W sobotę po godzinie 19:00 dyżurny łukowskiej komendy został powiadomiony o zdarzeniu drogowym, do jakiego doszło na rondzie przy ulicy Kaczorowskiego w Łukowie.
Mundurowi, którzy przyjechali we wskazane miejsce ustalili, że kierujący volkswagenem golfem 44-latek z Łukowa stracił panowanie nad pojazdem i uderzając w krawężnik zjechał z jezdni. Później jego auto uderzyło w znak drogowy i z impetem uderzyło w tablice zamontowane na wyspie ronda. Tam volkswagen „zaparkował” wśród ozdobnych krzewów.
- W wyniku zaistniałego zdarzenia jadąca z 44-latkiem żona doznała obrażeń ciała i została przewieziona do szpitala. Na szczęście okazało się, że urazy jakich doznała 44-latka nie zagrażają jej życiu.
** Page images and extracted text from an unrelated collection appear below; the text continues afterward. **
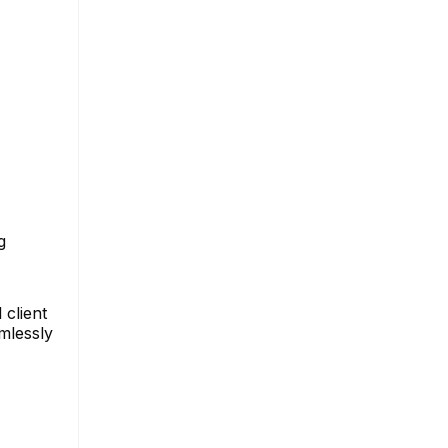
g
 client
amlessly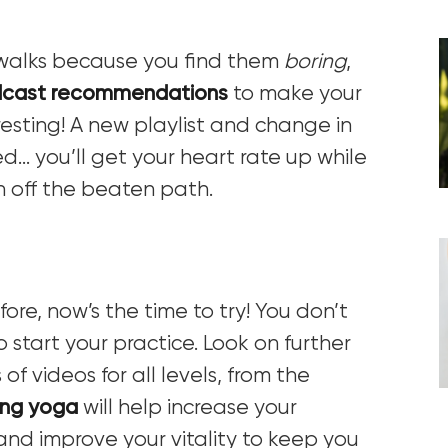
g walks because you find them
boring
,
cast recommendations
to make your
esting! A new playlist and change in
d… you’ll get your heart rate up while
n off the beaten path.
ore, now’s the time to try! You don’t
 start your practice. Look on further
f videos for all levels, from the
ng yoga
will help
increase your
s, and improve your vitality to keep you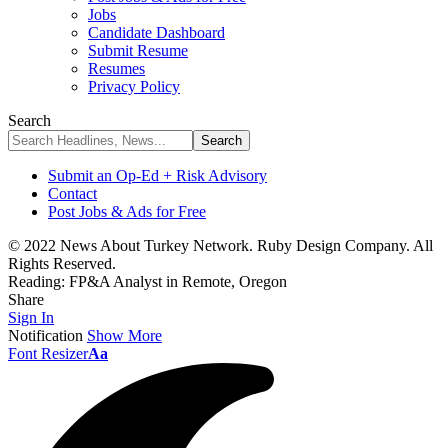
Jobs
Candidate Dashboard
Submit Resume
Resumes
Privacy Policy
Search
Submit an Op-Ed + Risk Advisory
Contact
Post Jobs & Ads for Free
© 2022 News About Turkey Network. Ruby Design Company. All
Rights Reserved.
Reading:
FP&A Analyst in Remote, Oregon
Share
Sign In
Notification
Show More
Font Resizer
Aa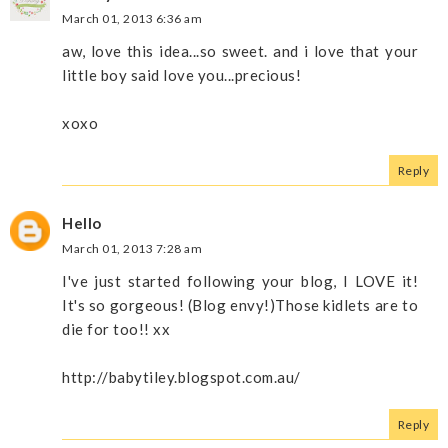
March 01, 2013 6:36 am
aw, love this idea...so sweet. and i love that your
little boy said love you...precious!
xoxo
Reply
Hello
March 01, 2013 7:28 am
I've just started following your blog, I LOVE it!
It's so gorgeous! (Blog envy!)Those kidlets are to
die for too!! xx
http://babytiley.blogspot.com.au/
Reply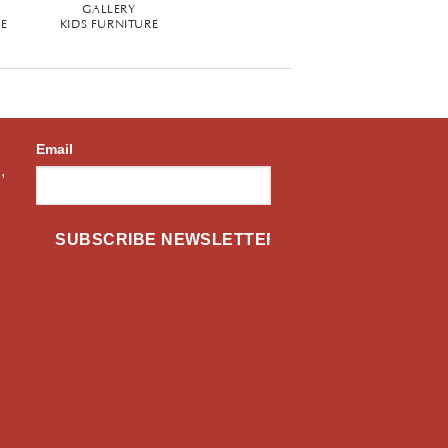
GALLERY
RE
KIDS FURNITURE
Email
,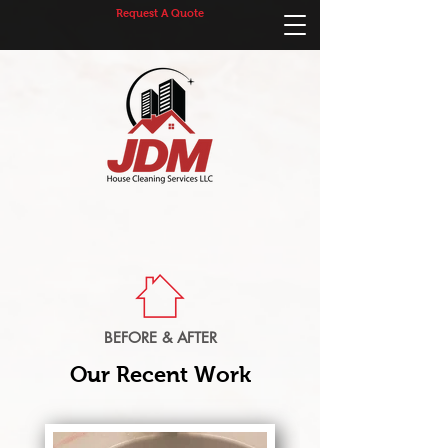
Request A Quote
BEFORE & AFTER
Our Recent Work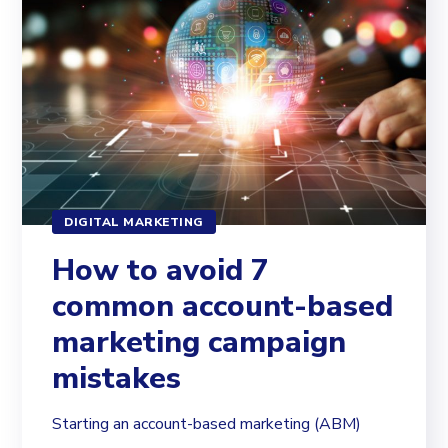
DIGITAL MARKETING
How to avoid 7
common account-based
marketing campaign
mistakes
Starting an account-based marketing (ABM)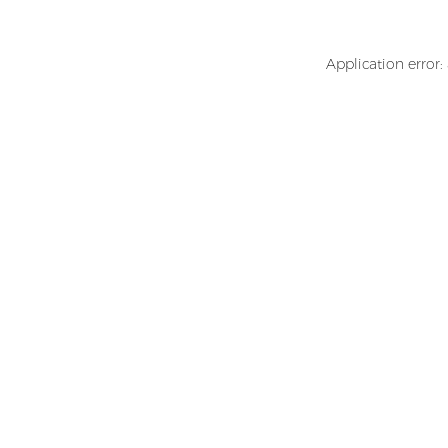
Application error: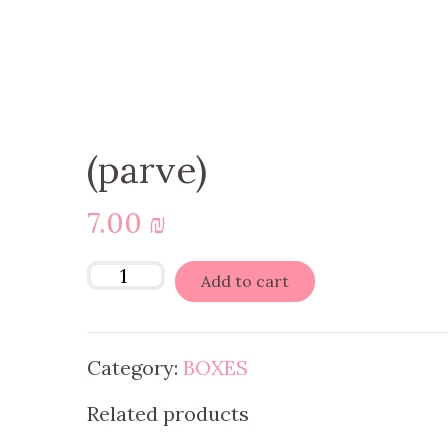
(parve)
7.00
₪
Add to cart
Category:
BOXES
Related products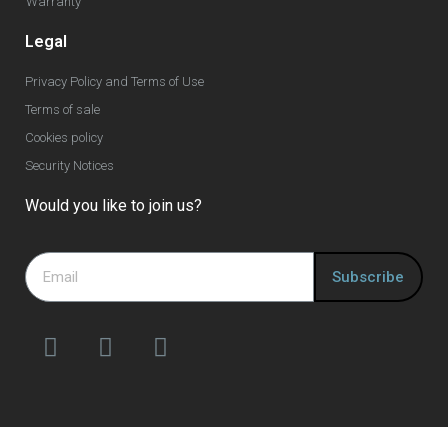
Warranty
Legal
Privacy Policy and Terms of Use
Terms of sale
Cookies policy
Security Notices
Would you like to join us?
Subscribe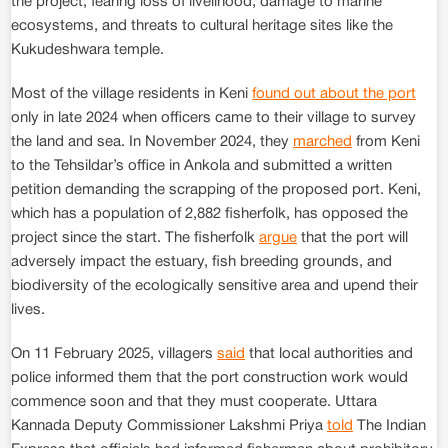
the project, fearing loss of livelihood, damage to marine
ecosystems, and threats to cultural heritage sites like the
Kukudeshwara temple.
Most of the village residents in Keni
found out about the port
only in late 2024 when officers came to their village to survey
the land and sea. In November 2024, they
marched
from Keni
to the Tehsildar’s office in Ankola and submitted a written
petition demanding the scrapping of the proposed port. Keni,
which has a population of 2,882 fisherfolk, has opposed the
project since the start. The fisherfolk
argue
that the port will
adversely impact the estuary, fish breeding grounds, and
biodiversity of the ecologically sensitive area and upend their
lives.
On 11 February 2025, villagers
said
that local authorities and
police informed them that the port construction work would
commence soon and that they must cooperate. Uttara
Kannada Deputy Commissioner Lakshmi Priya
told
The Indian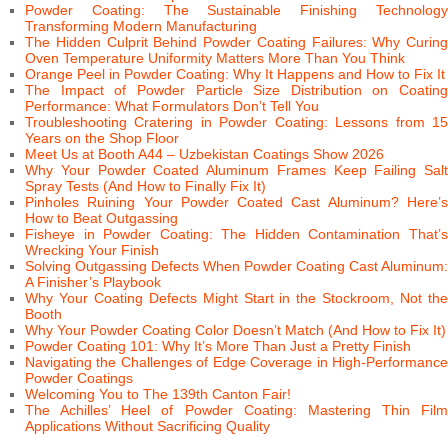
Powder Coating: The Sustainable Finishing Technology
Transforming Modern Manufacturing
The Hidden Culprit Behind Powder Coating Failures: Why Curing
Oven Temperature Uniformity Matters More Than You Think
Orange Peel in Powder Coating: Why It Happens and How to Fix It
The Impact of Powder Particle Size Distribution on Coating
Performance: What Formulators Don’t Tell You
Troubleshooting Cratering in Powder Coating: Lessons from 15
Years on the Shop Floor
Meet Us at Booth A44 – Uzbekistan Coatings Show 2026
Why Your Powder Coated Aluminum Frames Keep Failing Salt
Spray Tests (And How to Finally Fix It)
Pinholes Ruining Your Powder Coated Cast Aluminum? Here’s
How to Beat Outgassing
Fisheye in Powder Coating: The Hidden Contamination That’s
Wrecking Your Finish
Solving Outgassing Defects When Powder Coating Cast Aluminum:
A Finisher’s Playbook
Why Your Coating Defects Might Start in the Stockroom, Not the
Booth
Why Your Powder Coating Color Doesn’t Match (And How to Fix It)
Powder Coating 101: Why It’s More Than Just a Pretty Finish
Navigating the Challenges of Edge Coverage in High-Performance
Powder Coatings
Welcoming You to The 139th Canton Fair!
The Achilles’ Heel of Powder Coating: Mastering Thin Film
Applications Without Sacrificing Quality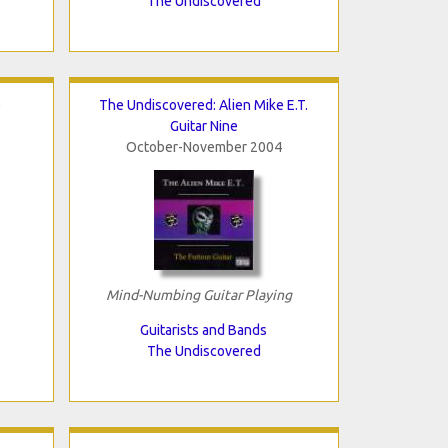
The Undiscovered
e
The Undiscovered: Alien Mike E.T.
Guitar Nine
October-November 2004
Mind-Numbing Guitar Playing
Guitarists and Bands
The Undiscovered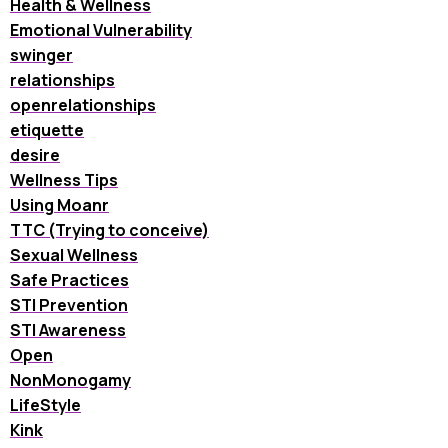
Health & Wellness
Emotional Vulnerability
swinger
relationships
openrelationships
etiquette
desire
Wellness Tips
Using Moanr
TTC (Trying to conceive)
Sexual Wellness
Safe Practices
STI Prevention
STI Awareness
Open
NonMonogamy
LifeStyle
Kink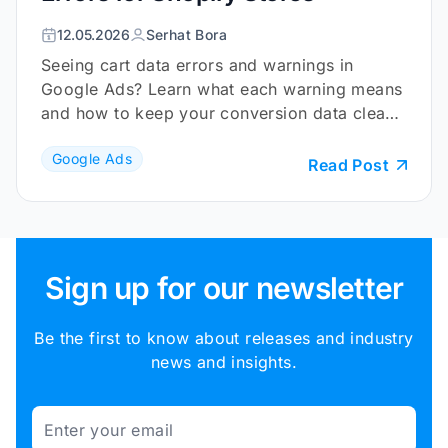
12.05.2026
Serhat Bora
Seeing cart data errors and warnings in
Google Ads? Learn what each warning means
and how to keep your conversion data clean
and reliable.
Google Ads
Read Post
Sign up for our newsletter
Be the first to know about releases and industry
news and insights.
Email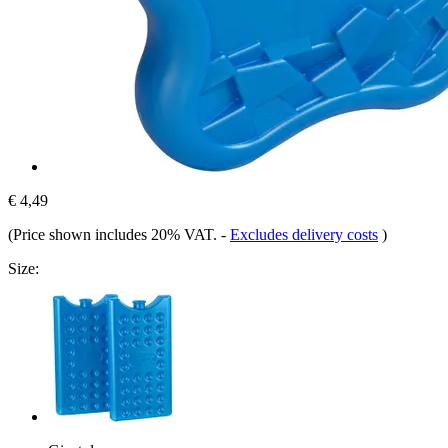
€ 4,49
(Price shown includes 20% VAT.
-
Excludes delivery costs
)
Size: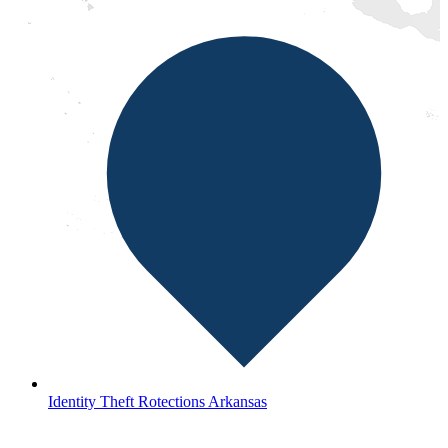
Identity Theft Rotections Arkansas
Mundurowi ustalili, że kierujący osobówką był trzeźwy i nie potrafił logicznie wytłumaczyć dlaczego doszło do wypadku drogowego – mówił asp. sztab. Marcin Józwik z łukowskiej policji.
Teraz prowadzący postępowanie ustalą szczegóły i dokładne okoliczności zdarzenia, przeanalizują zapis kamer miejskiego monitoringu, który zarejestrował moment zaistnienia wypadku.